New Orleans Opera 2017-18 Review – Orpheus in the Underworld: Laughs Aplenty in Offenbach’s Satire That Spares Nobody

By Santosh Venkataraman

It’s always a welcome sight when companies stage works that are underappreciated and lesser known. It’s also risky because such unfamiliarity can result in smaller audiences who would be more willing to come out for works that are more recognizable.

With that in mind, it was admirable for New Orleans Opera to present Jacques Offenbach’s “Orpheus in the Underworld” last weekend. Offenbach’s opera bouffe was considered a scandal to the Parisian elite for reasons too numerous to list: its mocking of Gluck’s classic “Orphée et Eurydice,” its storyline of an unhappy marriage and its particularly irreverent treatment of mythical Greek gods. The cleverness of “Orpheus in the Underworld” cannot be doubted and that’s why it entails so many elements to make it work because comedy is generally harder to pull off than drama. Adding to the challenge in New Orleans was that it was performed in English translation.

Putting all of that together in splendid fashion was director Alison Moritz and if any of the gags fell flat, it certainly wasn’t her fault. Moritz, honored two years ago by OPERA America for her innovative design for Marc Blitzstein’s “The Cradle Will Rock,” described her Thebes as a “Levittown-inspired domestic doldrums” while transforming the underworld into a “glamorous nightclub” that only heightened the laughs.

Poking Fun at Gluck

Gluck’s “Orphée” features some of the most beautiful music in opera and there is no better retelling of the myth of how Orpheus resolves to reunite with his deceased wife by going to the underworld to retrieve her. His refrain of “J’ai perdu mon Eurydice” tugs at the heartstrings as one of the greatest declarations of love in music.

Offenbach, simply put, had other ideas for this story. In a prelude to the kind of humor the opera world would see in his “Tales of Hoffmann,” he decided it was best to have the couple Orpheus and Eurydice long for divorce! And while both parties were agreeable to the idea, his creation of the character of Public Opinion was there to put a stop to such proceedings. And when the couple does separate, it makes for even more of a farce as to why and how Orpheus resolves to bring his Eurydice back.

Laughter from the Get-Go

The opening scene is one of the performance’s major highlights. Even before the curtain is raised, we are told of Jupiter’s love of the minuet – a foreshadowing that proves very important in untangling the events at the end. The kitchen of a suburban-raised house is seen and the interplay between tenor Casey Candebat’s Orpheus and soprano Sara Hershkowitz is hilarious. Candebat excels as a violin teacher who absolutely butchers Gluck’s sublime strains while the unhappy Hershkowitz brings plenty of sass to her putdowns of her husband, unlovingly referred to as “Orphy.”

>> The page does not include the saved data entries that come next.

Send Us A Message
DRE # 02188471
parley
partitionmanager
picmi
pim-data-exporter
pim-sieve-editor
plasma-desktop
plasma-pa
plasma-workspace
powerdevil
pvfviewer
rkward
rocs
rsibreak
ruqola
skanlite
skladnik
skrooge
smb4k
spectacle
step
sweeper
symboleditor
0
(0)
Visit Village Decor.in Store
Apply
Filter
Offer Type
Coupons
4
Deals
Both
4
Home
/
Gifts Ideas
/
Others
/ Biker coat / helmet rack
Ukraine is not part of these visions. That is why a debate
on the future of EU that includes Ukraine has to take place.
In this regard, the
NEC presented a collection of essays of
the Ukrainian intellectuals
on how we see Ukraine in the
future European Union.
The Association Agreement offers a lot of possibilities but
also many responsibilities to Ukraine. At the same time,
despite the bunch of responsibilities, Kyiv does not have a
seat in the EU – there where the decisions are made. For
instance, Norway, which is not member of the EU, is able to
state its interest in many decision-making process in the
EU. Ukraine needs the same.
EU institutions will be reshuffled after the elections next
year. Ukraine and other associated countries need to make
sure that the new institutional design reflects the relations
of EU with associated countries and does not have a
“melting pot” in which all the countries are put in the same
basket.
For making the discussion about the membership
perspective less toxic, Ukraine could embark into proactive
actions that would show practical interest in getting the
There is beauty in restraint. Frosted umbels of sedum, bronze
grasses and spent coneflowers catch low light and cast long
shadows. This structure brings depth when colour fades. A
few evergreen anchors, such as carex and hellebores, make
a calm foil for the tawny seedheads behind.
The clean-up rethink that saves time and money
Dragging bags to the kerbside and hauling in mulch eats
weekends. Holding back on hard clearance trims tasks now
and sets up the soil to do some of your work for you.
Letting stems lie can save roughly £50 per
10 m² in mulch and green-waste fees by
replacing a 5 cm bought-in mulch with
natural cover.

She is carrying on an affair with a shepherd played by tenor Daniel T. Curran while Orpheus has a mistress as well. When the shepherd boy Aristaeus transforms himself into the god Pluto in order to abduct Eurydice and bring her to Hades, she leaves behind a note to her husband saying she is dead and adding that there is no dinner. Of course, when Orpheus reads the note he is more concerned about his next meal than his deceased wife until discovering there are leftovers in the fridge.

Fun Finale

The second scene on Mount Olympus in which the gods were asleep and bored may have had the same effect on the audience, with too much dialogue and the plot point of Jupiter’s familial issues perhaps lost a bit in the translation. After the intermission, the performance came back to life in hell, where a poster with the words “Wait Here” was part of the setting.

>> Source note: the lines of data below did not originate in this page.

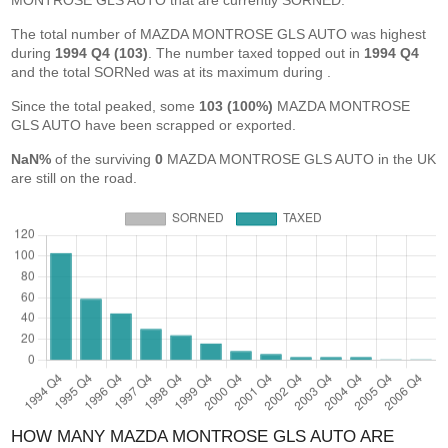
MONTROSE GLS AUTO that are currently SORNED.
The total number of MAZDA MONTROSE GLS AUTO was highest
during
1994 Q4 (103)
. The number taxed topped out in
1994 Q4
and the total SORNed was at its maximum during
.
Since the total peaked, some
103 (100%)
MAZDA MONTROSE
GLS AUTO have been scrapped or exported.
NaN%
of the surviving
0
MAZDA MONTROSE GLS AUTO in the UK
are still on the road.
HOW MANY MAZDA MONTROSE GLS AUTO ARE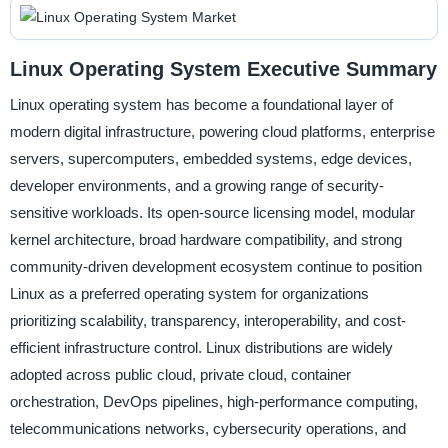
Linux Operating System Executive Summary
Linux operating system has become a foundational layer of
modern digital infrastructure, powering cloud platforms, enterprise
servers, supercomputers, embedded systems, edge devices,
developer environments, and a growing range of security-
sensitive workloads. Its open-source licensing model, modular
kernel architecture, broad hardware compatibility, and strong
community-driven development ecosystem continue to position
Linux as a preferred operating system for organizations
prioritizing scalability, transparency, interoperability, and cost-
efficient infrastructure control. Linux distributions are widely
adopted across public cloud, private cloud, container
orchestration, DevOps pipelines, high-performance computing,
telecommunications networks, cybersecurity operations, and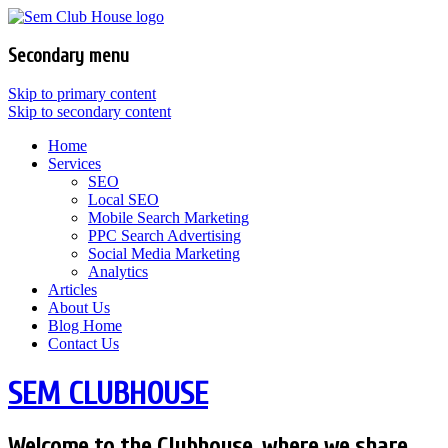
Secondary menu
Skip to primary content
Skip to secondary content
Home
Services
SEO
Local SEO
Mobile Search Marketing
PPC Search Advertising
Social Media Marketing
Analytics
Articles
About Us
Blog Home
Contact Us
SEM CLUBHOUSE
Welcome to the Clubhouse, where we share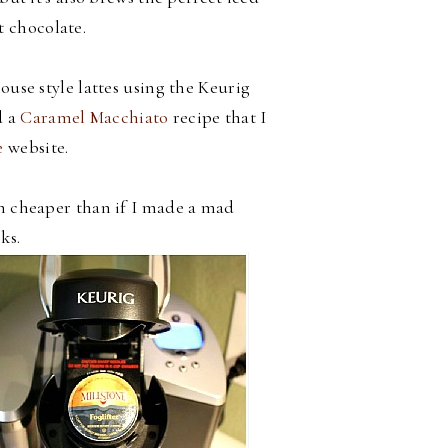
t chocolate.
use style lattes using the Keurig
 a
Caramel Macchiato
recipe that I
e
website.
h cheaper than if I made a mad
ks.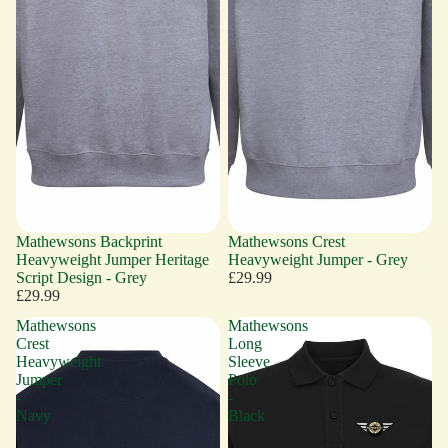
Mathewsons Backprint
Mathewsons Crest
Heavyweight Jumper Heritage
Heavyweight Jumper - Grey
Script Design - Grey
£29.99
£29.99
Mathewsons
Mathewsons
Crest
Long
Heavyweight
Sleeve
Jumper
Polo
-
-
Navy
Black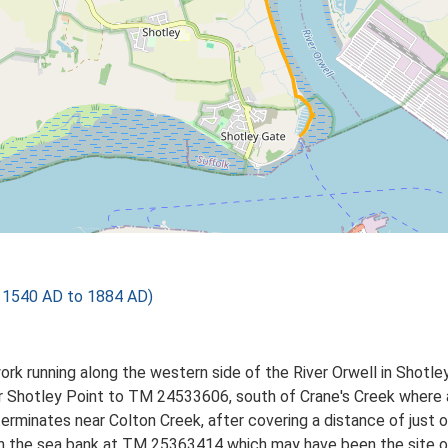
 1540 AD to 1884 AD)
ork running along the western side of the River Orwell in Shotl
hotley Point to TM 24533606, south of Crane's Creek where a s
inates near Colton Creek, after covering a distance of just o
p in the sea bank at TM 25363414 which may have been the site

Hershkowitz is transformed from a frumpy housewife to a sexy, lingerie-clad ball of fire as Eurydice. It is here that Juan Luis Williams excels as John Styx with his comic tale of woe of being the King of Beotia. That set the stage for baritone Jarrett Ott’s Jupiter and Hershkowitz to shine in Eurydice’s “fly duet” with Hershkowitz’s buzzing as the fly keeping the audience in stitches.

The finale with the famed “can-can” or “Infernal Galop” brought to mind a performance by the Rockettes in Radio City Music Hall, and Orpheus’ bumbling response to lightning as the trigger to look back at Eurydice was executed flawlessly by all parties. Appropriately, all hell broke loose at the end.

Conductor Robert Lyall worked his way through the madness well with his Louisiana Philharmonic Orchestra. Soprano Jeanne-Michele Charbonnet played an amusing Public Opinion while soprano Angela Mannino was hilarious in her Cupid. They were part of a delightful ensemble cast required for this work, and credit to New Orleans Opera for a commendable performance.